Having migrated its top-of-the-line datacenter GPU to the largest cloud vendors, Nvidia is touting its Volta architecture for a range of scientific computing tasks as well as AI development with the addition of a container registry designed to deploy its GPU cloud for everything from visualization to drug discovery.
In its drive to expand access to its Volta architecture, Nvidia announced the availability of its Tesla V100 GPU on Microsoft Azure. Azure is the latest cloud service to join the chipmaker’s growing list of public and private cloud services providers along server makers. Most are offering the “GPU accelerated” services for AI development projects such as training deep learning models that require more processing cores and access to big data.
Moving beyond the AI market, Nvidia on Monday (Nov. 13) unveiled a container registry designed to ease deployment of HPC applications in the cloud. The container registry for scientific computing applications and visualization tools would connect researchers with most GPU-optimized HPC software, the company said during this week’s SC17 conference in Denver.
Last month, the company introduced deep learning applications and AI frameworks in its Nvidia GPU Cloud (NGC) container registry. The AI container registry was rolled out on Amazon Web Services’ Elastic Compute Cloud instances running on Tesla V100 GPUs.
The HPC application containers announced this week include a long list of third-party scientific applications. HPC visualization containers are available in beta on the GPU cloud.
As GPU processing moves wholesale to the cloud and datacenters, easing application deployment was the next logical step as Nvidia extends its reach beyond AI development to scientific computing. (The company notes that the 2017 Nobel Prize winners in chemistry and physics used it CUDA parallel computing and API model. Nvidia’s Volta architecture includes more than 5,000 CUDA cores.)
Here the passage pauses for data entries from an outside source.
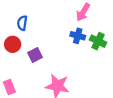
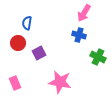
green cross: (98, 41) -> (98, 57), moved

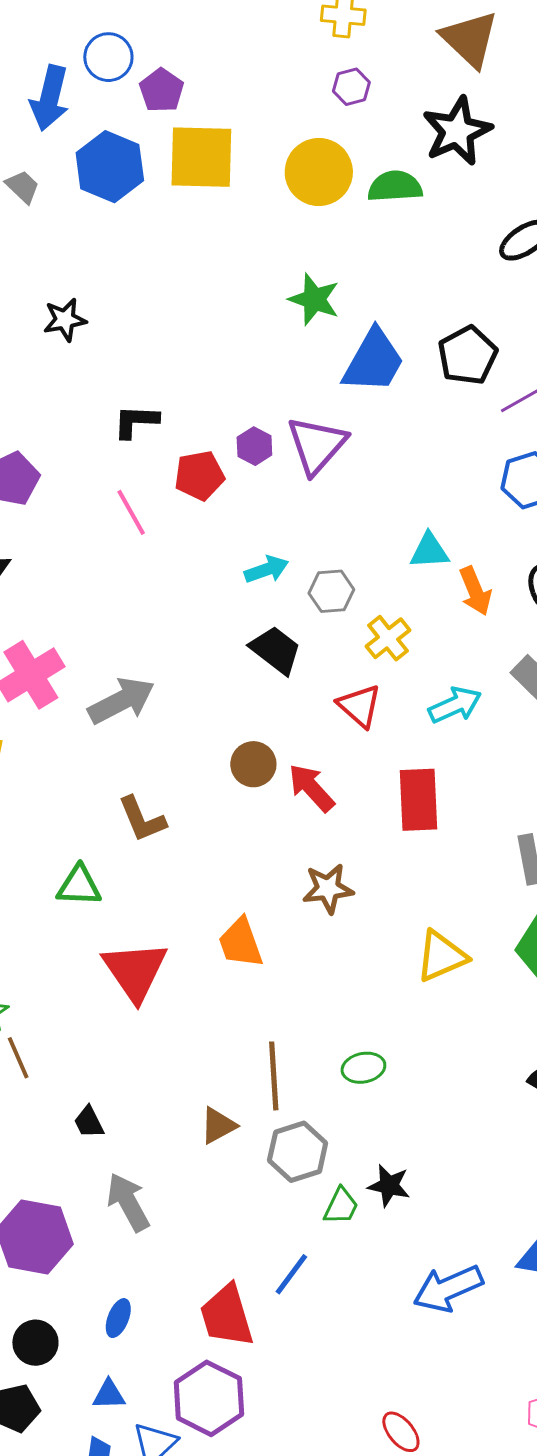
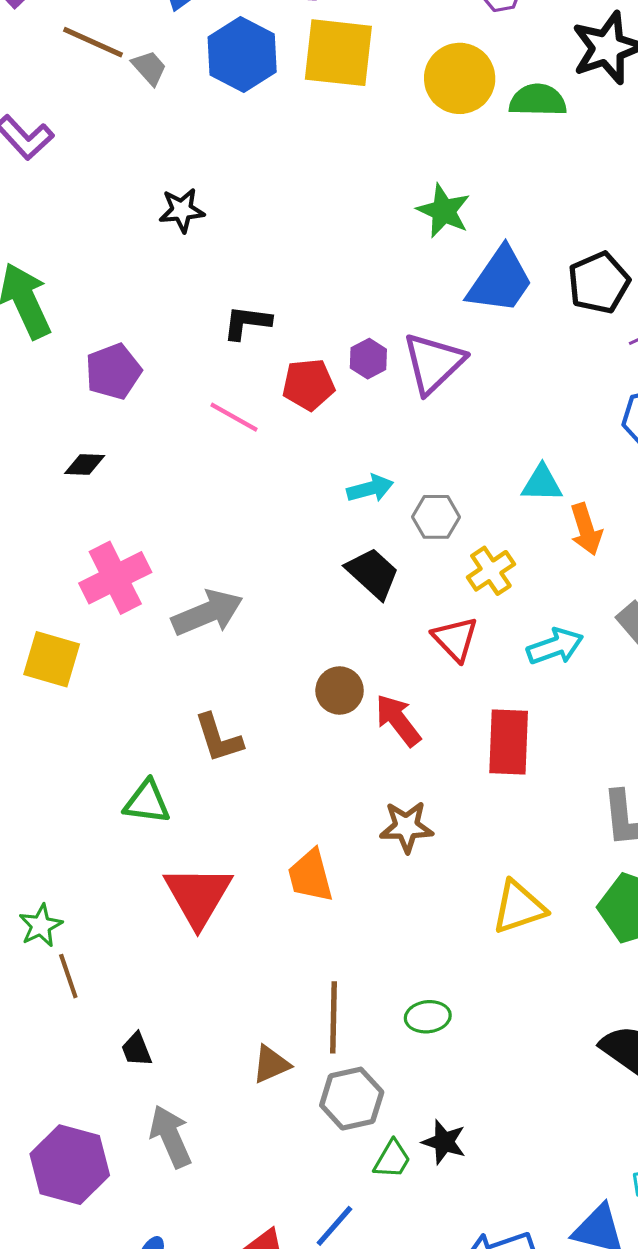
pink line: (131, 512) -> (234, 417), turned -36

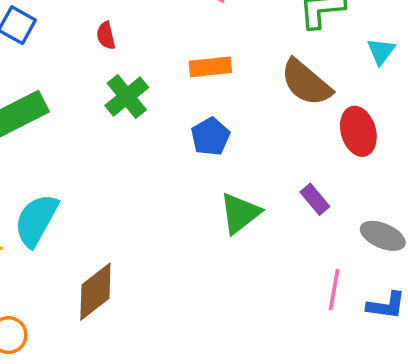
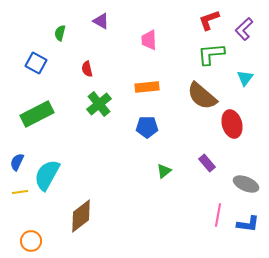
blue pentagon: (210, 137) -> (147, 127), turned 30
green triangle: (240, 213) -> (164, 171), size x0.6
HPC containers are designed to package the libraries and dependencies needed to run scientific applications on top of container infrastructure such as Docker Engine. The cloud container registry for delivering HPC applications uses Nvidia’s Docker distribution to run visualizations and other tasks in GPU-accelerated clouds. The service is available now.
Underpinning these scientific workloads in the cloud is the Volta architecture, asserts Nvidia CEO Jensen Huang. “Volta has now enabled every researcher in the world to access…the most advanced high-performance computer in the world at the lowest possible price,” Huang claimed during SC17. “You can rent yourself a supercomputer for three dollars” per hour.
The other part of the GPU equation is the software stack and how it remains optimized. Hence, Nvidia has placed software components in the GPU cloud via its container registry. The containerized software stack can then be downloaded from Nvidia’s cloud and datacenter partners.
Emphasizing Nvidia’s drive to make GPU processing more accessible, Huang concluded: “In the final analysis, it’s got to be simple.”
Nvidia also took advantage of the SC17 launch pad to announce it is building a new supercomputer to enable high-performance workflows inside its company. SaturnV with Volta continues the tradition of the DGX-1 SaturnV that the company announced last year at SC16, but swaps out the Pascal-based P100s with Volta-based V100s. Nvidia is also greatly expanding the system: from 124 nodes to 660 nodes. Once complete in early 2018, it will offer 40 petaflops of peak double-precision floating point performance, Nvidia said. An early version of the system appeared on the 50th Top500 list (revealed Monday), delivering 1.07 Linpack petaflops in 30 DGX-1 nodes, sufficient for a 149th ranking. That system, installed at Nvidia headquarters in San Jose, Calif., also secured the fourth highest spot on the Green500 listing.
“This is one of the fastest and greenest supercomputers in the world and we use it for our high-performance computing software stack development,” said Huang.
“I believe this is the future of software development,” he continued. “Until now, most of our software engineers coded on their laptop, they compiled it and ran regression tests in the datacenter. Now we have to have our own supercomputing infrastructure. I believe every single industry, every single company will eventually have to have high performance computing infrastructures, opening up the opportunity for the HPC industry.”
–Tiffany Trader contributed to this report.